Task details: With "Driving" as the search word, show every line of the material that has it.

═══ Material provided

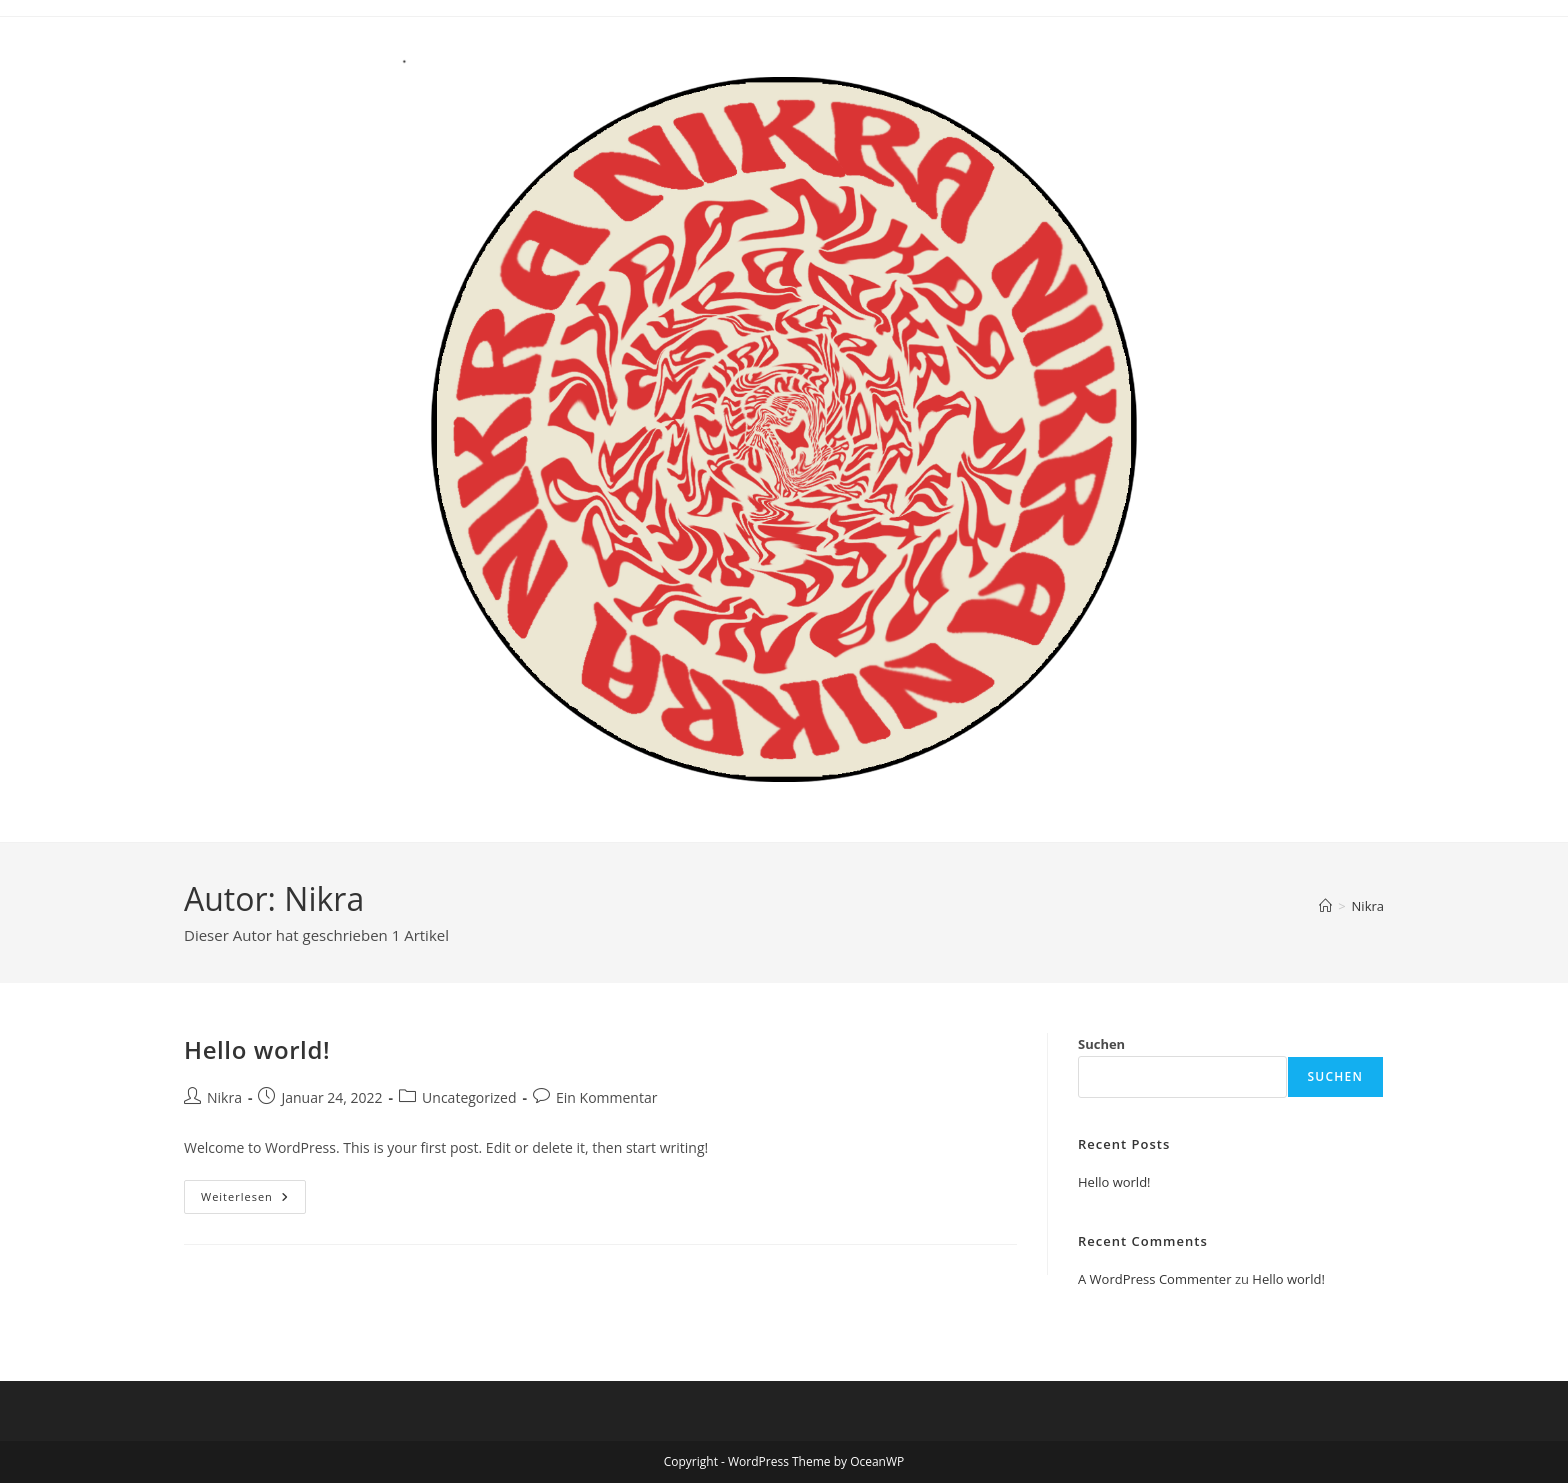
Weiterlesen (253, 1200)
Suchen (1101, 1044)
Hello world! (257, 1049)
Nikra (1368, 906)
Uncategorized (469, 1097)
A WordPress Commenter (1155, 1279)
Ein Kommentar (606, 1097)
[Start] (1325, 906)
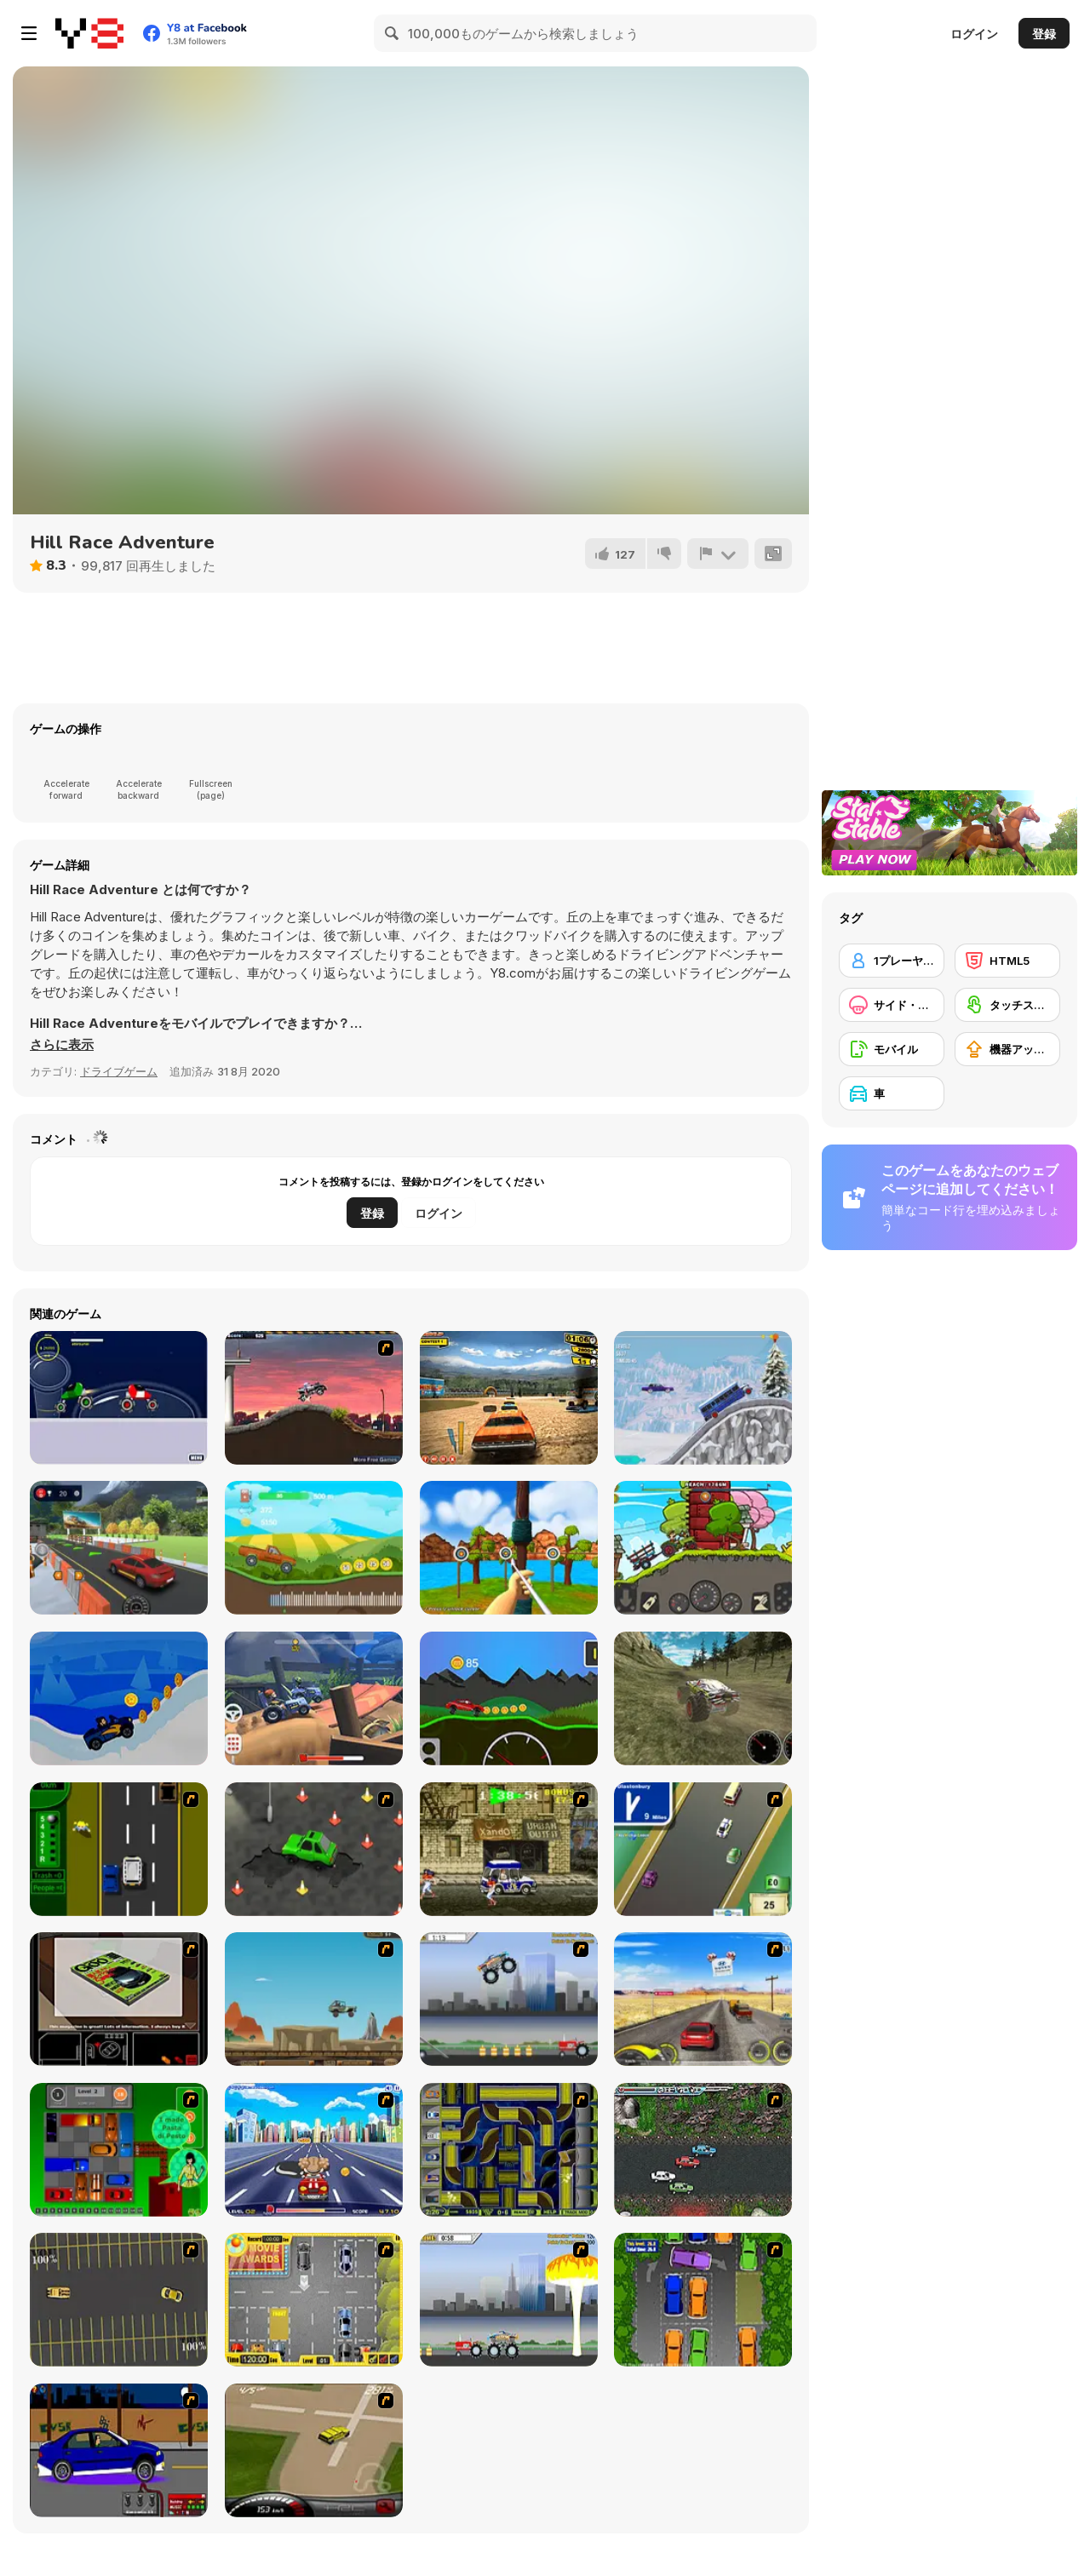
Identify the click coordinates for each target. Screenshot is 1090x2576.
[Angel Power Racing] (314, 2150)
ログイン (974, 33)
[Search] (392, 33)
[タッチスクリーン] (1007, 1005)
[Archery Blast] (509, 1548)
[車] (891, 1093)
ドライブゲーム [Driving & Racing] (119, 1071)
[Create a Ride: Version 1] (119, 2450)
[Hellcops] (314, 1398)
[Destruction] (509, 2300)
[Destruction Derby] (119, 2300)
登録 (1044, 33)
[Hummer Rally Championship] (314, 2450)
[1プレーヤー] (891, 961)
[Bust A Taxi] (119, 1849)
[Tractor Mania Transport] (703, 1548)
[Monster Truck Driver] (703, 1698)
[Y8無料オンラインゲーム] (89, 33)
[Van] (703, 1849)
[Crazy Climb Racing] (314, 1548)
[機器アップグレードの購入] (1007, 1049)
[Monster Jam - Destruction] (509, 1999)
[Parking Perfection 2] (703, 2300)
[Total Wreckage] (509, 1398)
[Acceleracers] (509, 2150)
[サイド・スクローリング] (891, 1005)
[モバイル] (891, 1049)
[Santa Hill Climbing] (119, 1698)
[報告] (718, 553)
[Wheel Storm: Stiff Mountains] (509, 1698)
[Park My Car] (314, 2300)
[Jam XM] (703, 2150)
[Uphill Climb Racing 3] (703, 1398)
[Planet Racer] (119, 1398)
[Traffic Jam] (119, 2150)
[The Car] (119, 1999)
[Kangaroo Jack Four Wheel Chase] (314, 1999)
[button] (62, 1045)
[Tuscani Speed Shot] (703, 1999)
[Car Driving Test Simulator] (119, 1548)
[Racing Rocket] (314, 1698)
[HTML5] (1007, 961)
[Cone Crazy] (314, 1849)
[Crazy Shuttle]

══════

Exercise answer:
ドライブゲーム [Driving & Racing] (119, 1071)
[Car Driving Test Simulator] (119, 1548)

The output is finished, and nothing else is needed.